Does anyone have a good (free, open source) software solution to reduce the redundancy of a set of sequences (eg return a set where no two sequences are more than 90 % identical, based on a pairwise alignment) ?
I want something something like the ExPASy "Decrease redundancy" tool, but capable of handling larger sequence sets (even if the compute time does scale poorly due to calculating all-against-all pairwise alignments). Ideally this would run locally on Linux/Unix/whatever. Jalview can reduce redundancy, but it relies on a multiple alignment which doesn't suit my purpose.
This problem pops up for me occasionally and I've never found a piece of software that does this "out of the box", except the aforementioned the web-based tool. I'm about to write my own ... but it really seems like an obvious operation that already should exists as part of some tool out there ... somewhere.
Suggestions ?


I second cd-hit
CD-HIT works for me. Simple as "cd-hit -i file -o file90 -c 0.9 -n 5".

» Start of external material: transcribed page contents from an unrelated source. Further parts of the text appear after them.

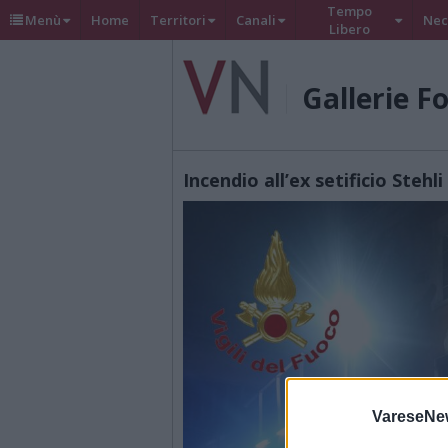
Tempo
Menù
Home
Territori
Canali
Nec
Libero
Gallerie F
Incendio all’ex setificio Steh
VareseNe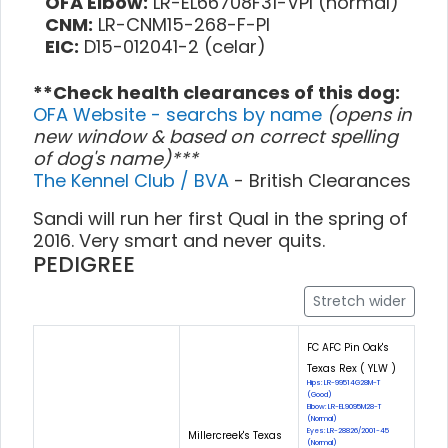
OFA Elbow:
LR-EL66708F31-VPI (normal)
CNM:
LR-CNM15-268-F-PI
EIC:
D15-012041-2 (celar)
**Check health clearances of this dog:
OFA Website - searchs by name
(opens in
new window & based on correct spelling
of dog's name)***
The Kennel Club / BVA
- British Clearances
Sandi will run her first Qual in the spring of
2016. Very smart and never quits.
PEDIGREE
Stretch wider
FC AFC Pin Oak's
Texas Rex ( YLW )
Hips: LR-99514G28M-T
(Good)
Elbow: LR-EL9095M28-T
(Normal)
Eyes: LR-28826/2001-45
Millercreek's Texas
(Normal)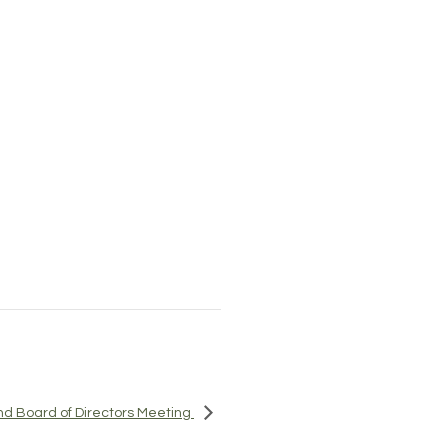
d Board of Directors Meeting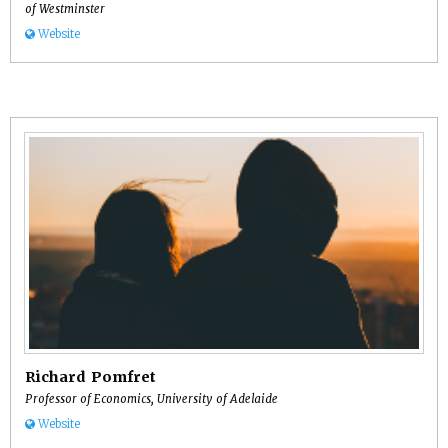
of Westminster
Website
Richard Pomfret
Professor of Economics, University of Adelaide
Website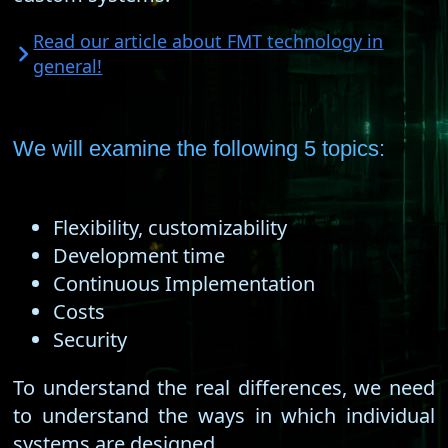
Read our article about FMT technology in
general!
We will examine the following 5 topics:
Flexibility, customizability
Development time
Continuous Implementation
Costs
Security
To understand the real differences, we need
to understand the ways in which individual
systems are designed.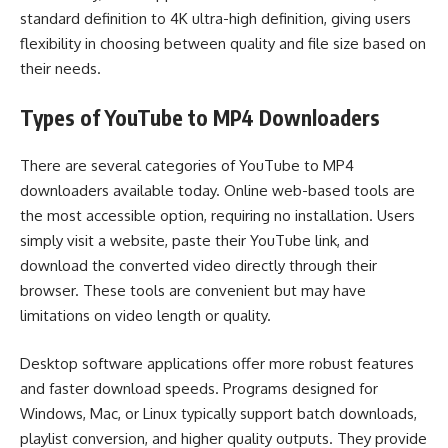
standard definition to 4K ultra-high definition, giving users
flexibility in choosing between quality and file size based on
their needs.
Types of YouTube to MP4 Downloaders
There are several categories of YouTube to MP4
downloaders available today. Online web-based tools are
the most accessible option, requiring no installation. Users
simply visit a website, paste their YouTube link, and
download the converted video directly through their
browser. These tools are convenient but may have
limitations on video length or quality.
Desktop software applications offer more robust features
and faster download speeds. Programs designed for
Windows, Mac, or Linux typically support batch downloads,
playlist conversion, and higher quality outputs. They provide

Sorry about your comments Pawel, they went to spam for some reason.
Thanks !
Thank you Pawel and Neil.
CD-HIT is exactly what I want, and it works great. The algorithm appears to take some smart short-cuts and reduces calculation time from would have taken many hours with my half written brute-force all-against-all pairwise alignment script down to seconds. If CD-HIT is good enough for UniProt, it's good enough for me :)
Blastclust looks like another good option (it was even already installed on my machine ... right under my nose), but is orders of magnitude slower, so I'm sticking with CD-HIT for my quick-n-dirty tasks.
Lucky I didn't go very far coding something to do this myself (although thinking about the problem was enlightening). I've got to remember to listen to my internal "stop-immediately-you-are-reinventing-the-wheel" alarm more often.
You're welcome
You're welcome and apologies for omitting "-c 0.9" in my first comment. I'm sure you worked it out.
cd-hit, blastclust
I'm not sure if my previous comment was saved... Anyway, I will point again to cd-hit and blastclust. However, the first does not make any alignments, and allows some redundancy in the set anyway.